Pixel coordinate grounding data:
****************

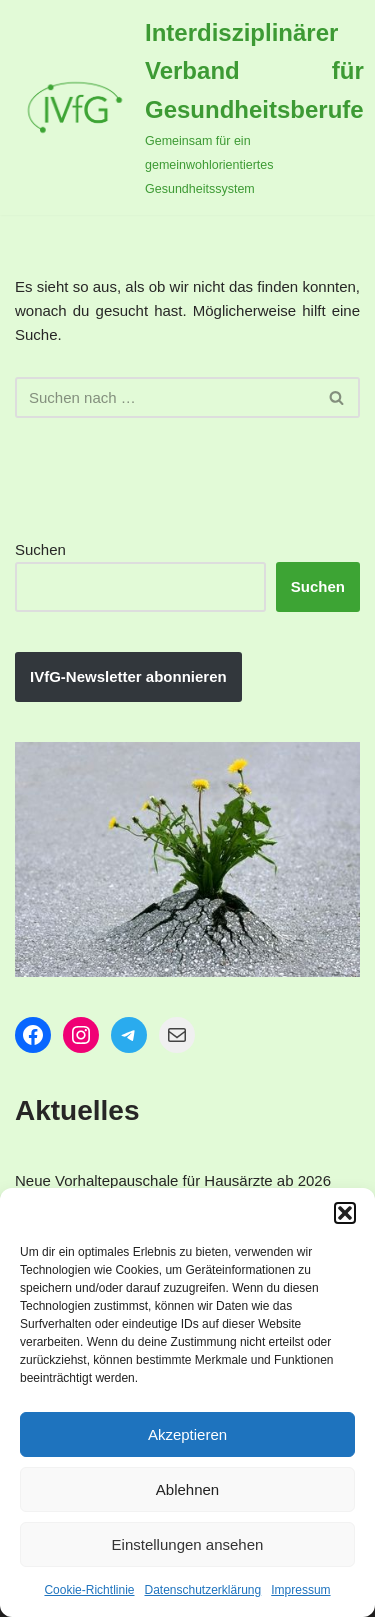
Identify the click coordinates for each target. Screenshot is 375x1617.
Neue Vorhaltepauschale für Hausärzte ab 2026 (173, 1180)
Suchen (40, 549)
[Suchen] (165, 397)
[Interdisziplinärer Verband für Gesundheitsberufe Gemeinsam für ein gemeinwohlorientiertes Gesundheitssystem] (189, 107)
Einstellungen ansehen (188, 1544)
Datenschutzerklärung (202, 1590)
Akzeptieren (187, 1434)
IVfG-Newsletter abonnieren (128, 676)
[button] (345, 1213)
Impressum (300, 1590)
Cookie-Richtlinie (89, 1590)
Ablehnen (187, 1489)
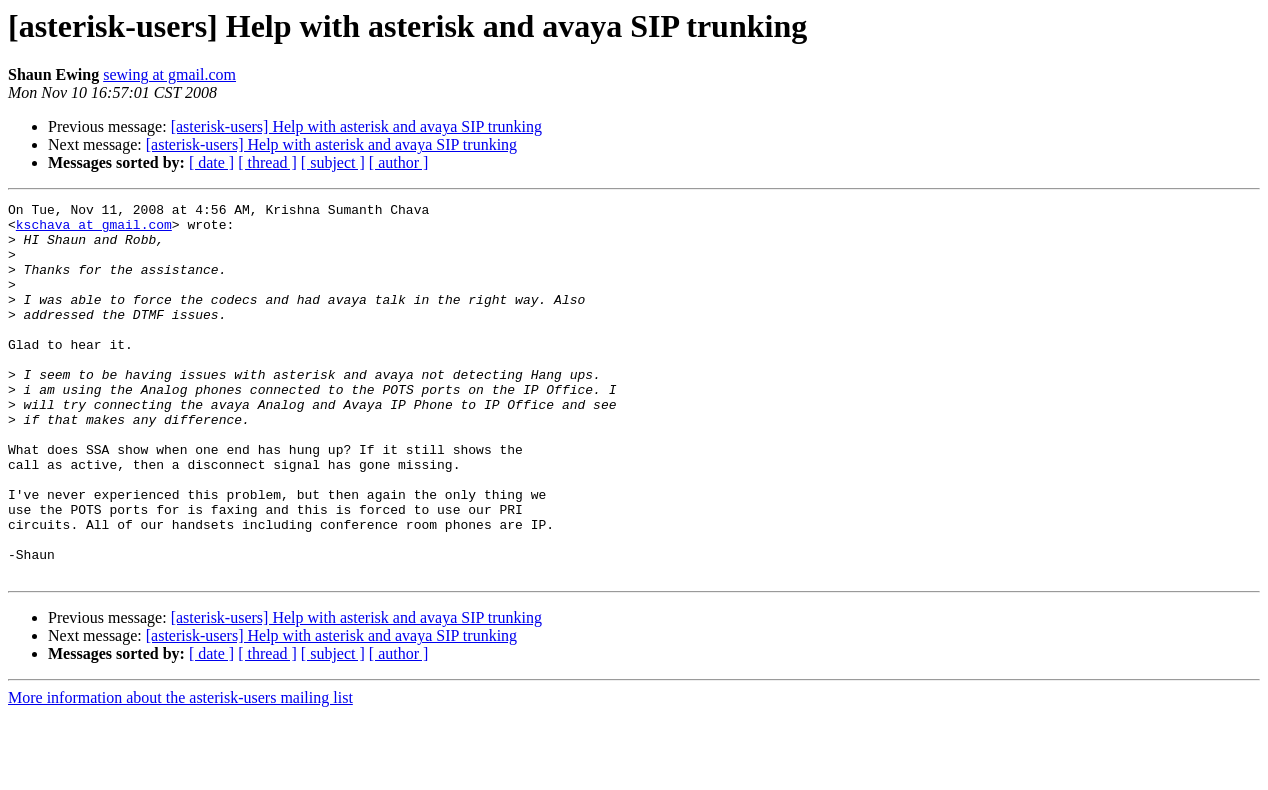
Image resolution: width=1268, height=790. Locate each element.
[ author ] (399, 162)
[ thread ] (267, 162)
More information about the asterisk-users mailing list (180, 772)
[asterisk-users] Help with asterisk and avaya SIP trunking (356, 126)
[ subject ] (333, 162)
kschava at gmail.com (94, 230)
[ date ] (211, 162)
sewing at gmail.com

****************

**WHAT YOU WILL DO**
Collect each line above holding the string "users".

**FINISHED TASK**
More information about the asterisk-users mailing list (180, 772)
[asterisk-users] Help with asterisk and avaya SIP trunking (356, 126)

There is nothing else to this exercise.